◆ **Task instructions**:
Starting at the first entry below, repeat all the data word for word and drop the pictures.
[[ Dataset excerpts, beginning ]]
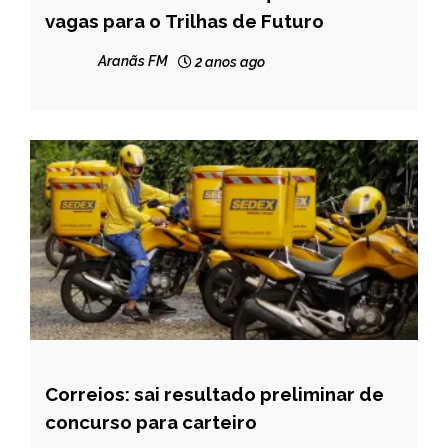
vagas para o Trilhas de Futuro
MINAS
GERAIS
Aranãs FM
2 anos ago
NOTÍCIAS
Correios: sai resultado preliminar de
BRASIL
concurso para carteiro
NOTÍCIAS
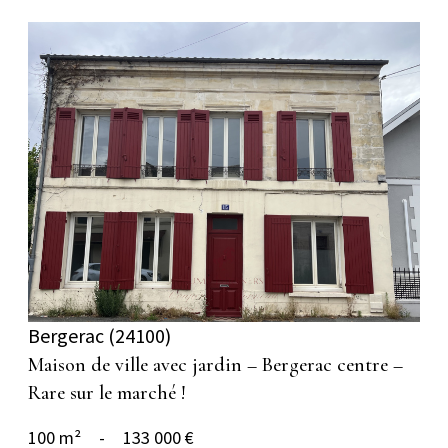
voir le bien
Bergerac (24100)
Maison de ville avec jardin – Bergerac centre –
Rare sur le marché !
100 m²
-
133 000 €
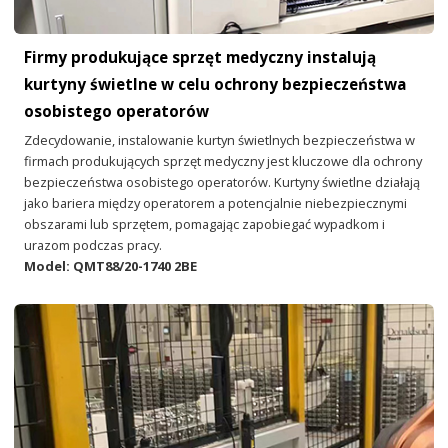
Firmy produkujące sprzęt medyczny instalują
kurtyny świetlne w celu ochrony bezpieczeństwa
osobistego operatorów
Zdecydowanie, instalowanie kurtyn świetlnych bezpieczeństwa w
firmach produkujących sprzęt medyczny jest kluczowe dla ochrony
bezpieczeństwa osobistego operatorów. Kurtyny świetlne działają
jako bariera między operatorem a potencjalnie niebezpiecznymi
obszarami lub sprzętem, pomagając zapobiegać wypadkom i
urazom podczas pracy.
Model: QMT88/20-1740 2BE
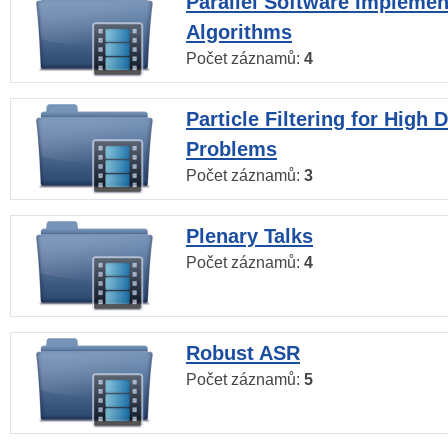
Parallel Software Implemen
Algorithms
Počet záznamů:
4
Particle Filtering for High
Problems
Počet záznamů:
3
Plenary Talks
Počet záznamů:
4
Robust ASR
Počet záznamů:
5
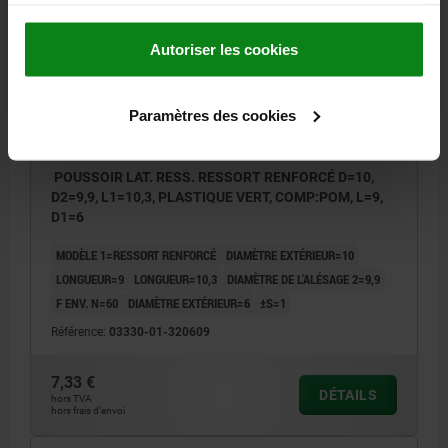
services.
03330-01 POM
Autoriser les cookies
Paramètres des cookies
POUSSOIR LAT. RESS. RESSORT RENFORCÉ D=10,
D2=9,9, L1=10,3, PLASTIQUE VERT, COMP:POM, L=9,
D1=6
MODÈLE 1=RESSORT RENFORCÉ
DIAMÈTRE EXTÉRIEUR=10
LONGUEUR=9
LONGUEUR=10,3
DIAMÈTRE DE L'ALÉSAGE 2=9,9
F ENV. N=60
DIAMÈTRE EXTÉRIEUR=6
±S=1
Référence:
03330-01-320609
7,33 €
DÉTAILS
hors TVA
hors frais d’envoi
[[ Dataset excerpts, end ]]
◆ **Task solution**:
vagas para o Trilhas de Futuro
MINAS
GERAIS
Aranãs FM
2 anos ago
NOTÍCIAS
Correios: sai resultado preliminar de
BRASIL
concurso para carteiro
NOTÍCIAS
voir le bien
Bergerac (24100)
Maison de ville avec jardin – Bergerac centre –
Rare sur le marché !
100 m²
-
133 000 €
Firmy produkujące sprzęt medyczny instalują
kurtyny świetlne w celu ochrony bezpieczeństwa
osobistego operatorów
Zdecydowanie, instalowanie kurtyn świetlnych bezpieczeństwa w
firmach produkujących sprzęt medyczny jest kluczowe dla ochrony
bezpieczeństwa osobistego operatorów. Kurtyny świetlne działają
jako bariera między operatorem a potencjalnie niebezpiecznymi
obszarami lub sprzętem, pomagając zapobiegać wypadkom i
urazom podczas pracy.
Model: QMT88/20-1740 2BE
Parallel Software Implemen
Algorithms
Počet záznamů:
4
Particle Filtering for High
Problems
Počet záznamů:
3
Plenary Talks
Počet záznamů:
4
Robust ASR
Počet záznamů:
5
services.
03330-01 POM
Autoriser les cookies
Paramètres des cookies
POUSSOIR LAT. RESS. RESSORT RENFORCÉ D=10,
D2=9,9, L1=10,3, PLASTIQUE VERT, COMP:POM, L=9,
D1=6
MODÈLE 1=RESSORT RENFORCÉ
DIAMÈTRE EXTÉRIEUR=10
LONGUEUR=9
LONGUEUR=10,3
DIAMÈTRE DE L'ALÉSAGE 2=9,9
F ENV. N=60
DIAMÈTRE EXTÉRIEUR=6
±S=1
Référence:
03330-01-320609
7,33 €
DÉTAILS
hors TVA
hors frais d’envoi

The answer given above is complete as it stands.